“Constant-time” is one of those properties you can satisfy once and then lose without anyone noticing. A routine that doesn’t branch on secret bits today picks up a fast path next month, a dependency bumps, a review waves it through — and the timing leak is back, quietly, with nothing watching for it.
gm-crypto-rs lives in that gap.
It implements SM2, SM3, and SM4, and the secret-dependent paths are designed to
run in constant time — but design intent is asserted at review time and then erodes.
So the question I actually care about isn’t is it constant-time today — it’s what
keeps it constant-time on every commit.
The answer is a dudect-style harness wired into CI. dudect is a timing-leak detector: it runs a secret-dependent operation over two input classes — say a fixed key versus random keys — measures the two execution-time distributions, and reduces “how different are they” to a single statistic, t (I’ll call it τ). If the timing doesn’t depend on the secret, the distributions overlap and |τ| stays small. If it does, |τ| climbs.

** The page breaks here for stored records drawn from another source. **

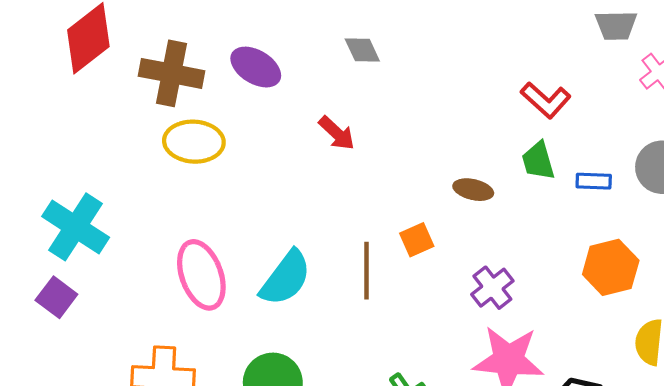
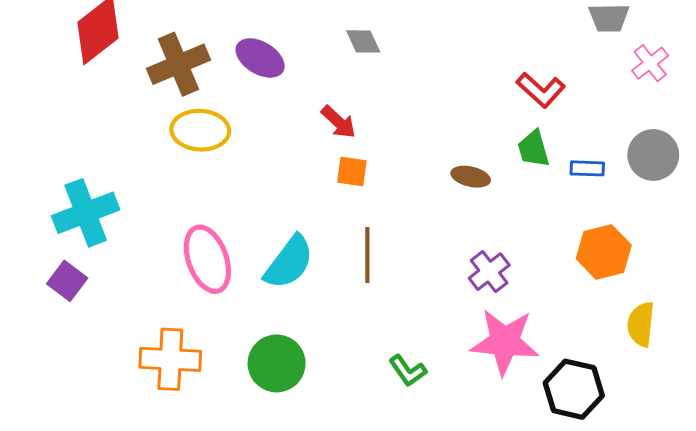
brown cross: (172, 73) -> (179, 64), turned -34
cyan cross: (76, 227) -> (86, 213), turned 36
orange square: (417, 240) -> (352, 171), moved, turned 32

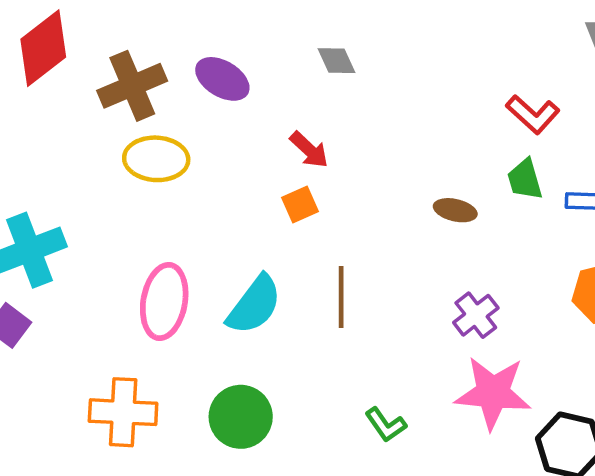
orange square: (352, 171) -> (300, 204), moved, turned -32
pink ellipse: (207, 259) -> (164, 302), turned 30

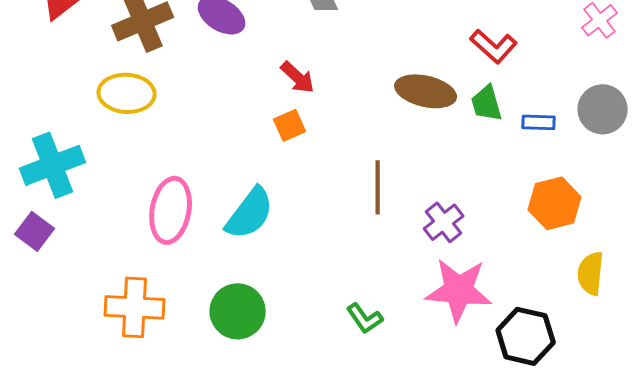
yellow ellipse: (156, 159) -> (127, 93), moved
brown ellipse: (455, 210) -> (426, 91), moved, size x1.6
brown line: (341, 297) -> (378, 187), moved

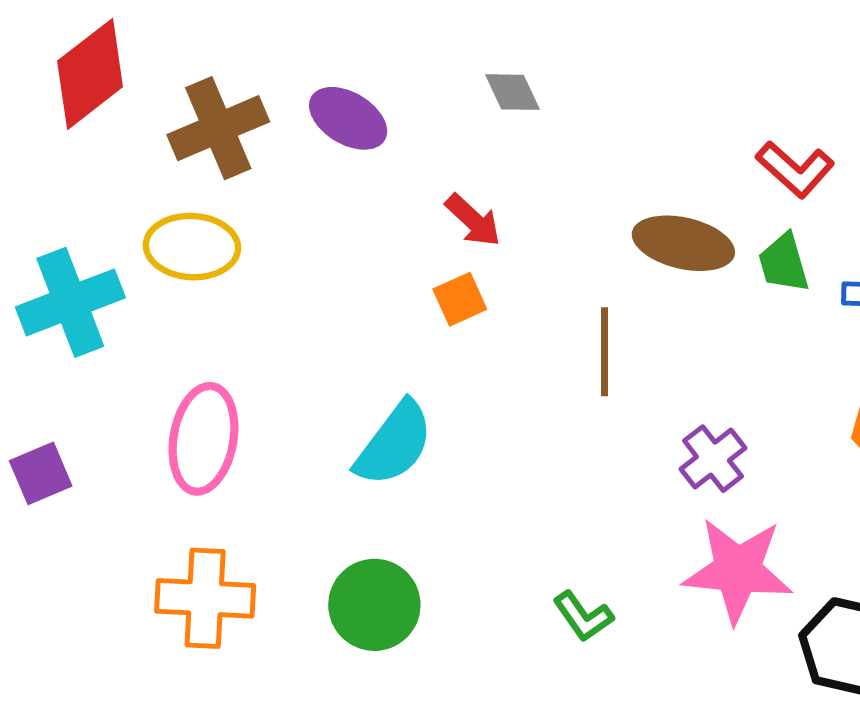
cyan cross: (53, 165) -> (70, 302), moved
brown line: (378, 187) -> (605, 352), moved
pink ellipse: (171, 210) -> (203, 439), moved
purple square: (35, 231) -> (41, 473), turned 30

The harness covers eighteen secret-touching paths. A core set is gated on every pull request: if |τ| crosses 0.20, the build fails. Not a warning in a log nobody reads — a red check on the PR. The leak has to be dealt with before the change can land.
The caveat is the important part: this is a detection, not a proof. A small |τ| means no leak was detected under the measurement budget that run. It does not mean no leak exists — that’s dudect’s own framing, and I keep it verbatim. Statistics can tell you “I didn’t see it”; they can’t turn that into “it isn’t there.” A constant-time gate is a smoke detector, not a guarantee, because the alternative is a green check that quietly overclaims.
Not every path can be gated. A full leak measurement is expensive, and a pull request has a time budget, so the harness splits the work in two. The core set fails the build. A second tier — field-inversion diagnostics, the k-class signing path, the buffered-GCM path — is measured as telemetry: watched on a deeper nightly run (at a looser 0.25 threshold) rather than enforced on every PR. It’s an honest trade. Those paths are observed, not enforced, and the split needs ongoing maintenance — but it keeps the per-PR signal fast and the gate meaningful.
None of this makes the crate “provably constant-time.” Nothing does, on real hardware; on a CPU whose multiply latency depends on its operands, the guarantee doesn’t even hold in principle. What the harness buys is a tripwire: the day a change reintroduces a secret-dependent timing difference, a build goes red instead of a weakness shipping silently. The harness, the eighteen-path list, and the threshold are all in the public repo if you want to read the wiring rather than take my word for it.